This time of year I look for ATV trails in warmer parts of the state. I had some pretty cold rides last winter. I found just such a ride in Kane County on the Mail Drop Trails, a ride replete with pioneer and Indian history.
Traveling south from Carmel Junction on U.S. 89, we turned west on County Road 43; the Coral Pink Sand Dunes Road. We staged about 15.3 miles from the junction.
Heading north, we passed through Elephant Cove by Elephant Butte. Our guide on this ride was JayVar Campbell. I was eating up his story about he history of the landmark. He told about the elephants the pioneers used to haul cut lumber off the butte. He even showed us a place the animals could reach the top. The last one died at about the turn of the century.
After I had completely swallowed the hook, so to speak, I learned the real story behind the name. One side of the butte has a form that suggests the head and part of the trunk of an elephant. Now I wonder if JayVar is his real name.
The trails we were riding were made by mail carriers on a route between St. George and Kanab. The butte we passed was not known to the pioneers as Elephant Butte in the late 1800s. That name made it to the maps after the turn of the century. The mail carriers knew the land by the names of the communities and ranches whose inhabitants looked for news. At one point, the area supported more than 500 communities settled by Mormon colonizers sent by Brigham Young. We rode to the top of Harris Mountain, named for one of the ranches served by the mail system.
After coming down the mountain, we rode a mail trail on the back side of Elephant Butte to an overlook of Cottonwood Canyon. The next canyon to the west features Short Creek, which makes its way down into the controversial settlements of Hildale and Colorado City.
Turning north, the history changed from pioneer to Indian. We stopped for lunch at a place known as the Warriors Walk. It is assumed that this place had special meaning to the Piute Tribe as they were the predominant clan in that area. A path marked on either side by stones of varying sizes, leads across a slope of bare rock about 150 yards into a grove of trees. A cave in the trees, long since filled with sand, had some significance as a place to culminate a ceremony.

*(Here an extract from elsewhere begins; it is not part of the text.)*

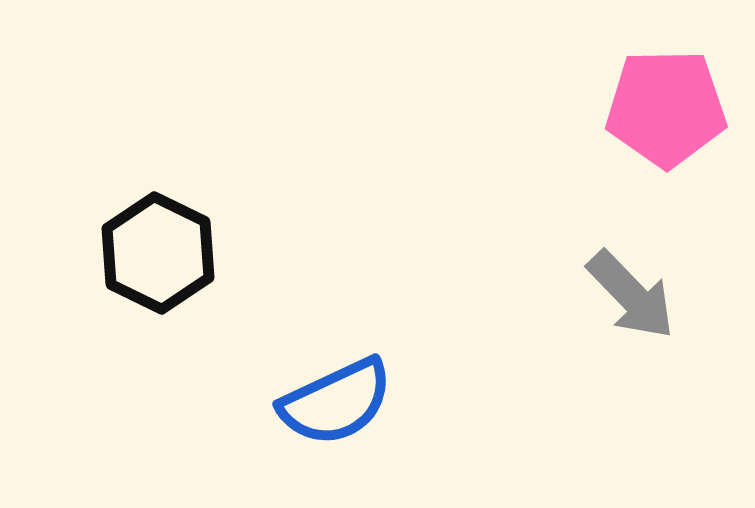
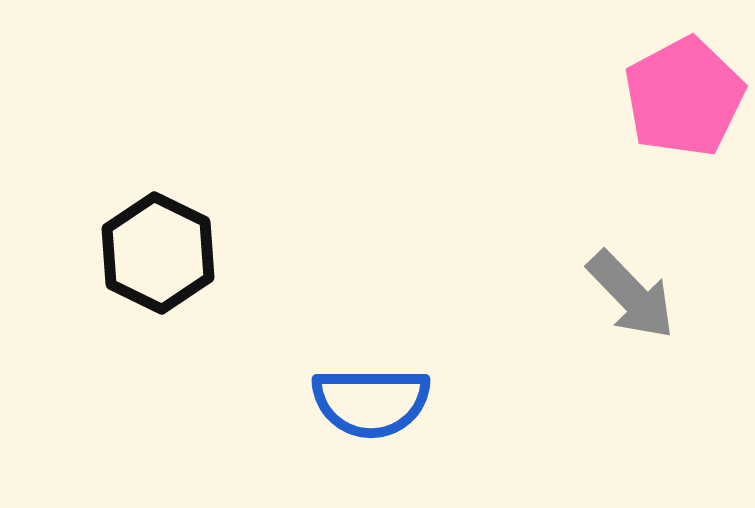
pink pentagon: moved 18 px right, 11 px up; rotated 27 degrees counterclockwise
blue semicircle: moved 35 px right; rotated 25 degrees clockwise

Traveling north again on the mail trails; we took a side trip west to Broad Hollow stopping short of the biggest obstacle facing successful postal service. The Mail Drop is a point about 2,000 feet above Shunesburg; a settlement of about 1,000 people which is now a ghost town.
The obstacle is a sheer cliff that drops 650 feet to the canyon floor and then down the gorge the rest of 2,000 feet to the town. A treacherous route called the "Wiggle Trail" down the face of the cliff proved too dangerous on horseback and too arduous on foot. The problem was solved by installing a pulley system secured at the top and bottom of the cliff. The St. George pouch was dropped on the pulley to the Shunesburg carrier who then attached the pouch from Kanab and hauled it up to the top.
We backtracked to the junction traveling east and took another side trip on these historical trails. This time our route took us north to an overlook that gave us a spectacular view into Rock Canyon. We could see the East Fork of the Virgin River in the bottom of the gorge and wondered if any mail had to be delivered there.
We headed back to the staging area full of appreciation for the struggles of the early pioneers. Should you decide to go, let me know. It is worth the trip. There are guides who will take you for the fun of riding. Take plenty of water, tread lightly, and keep the rubber side down.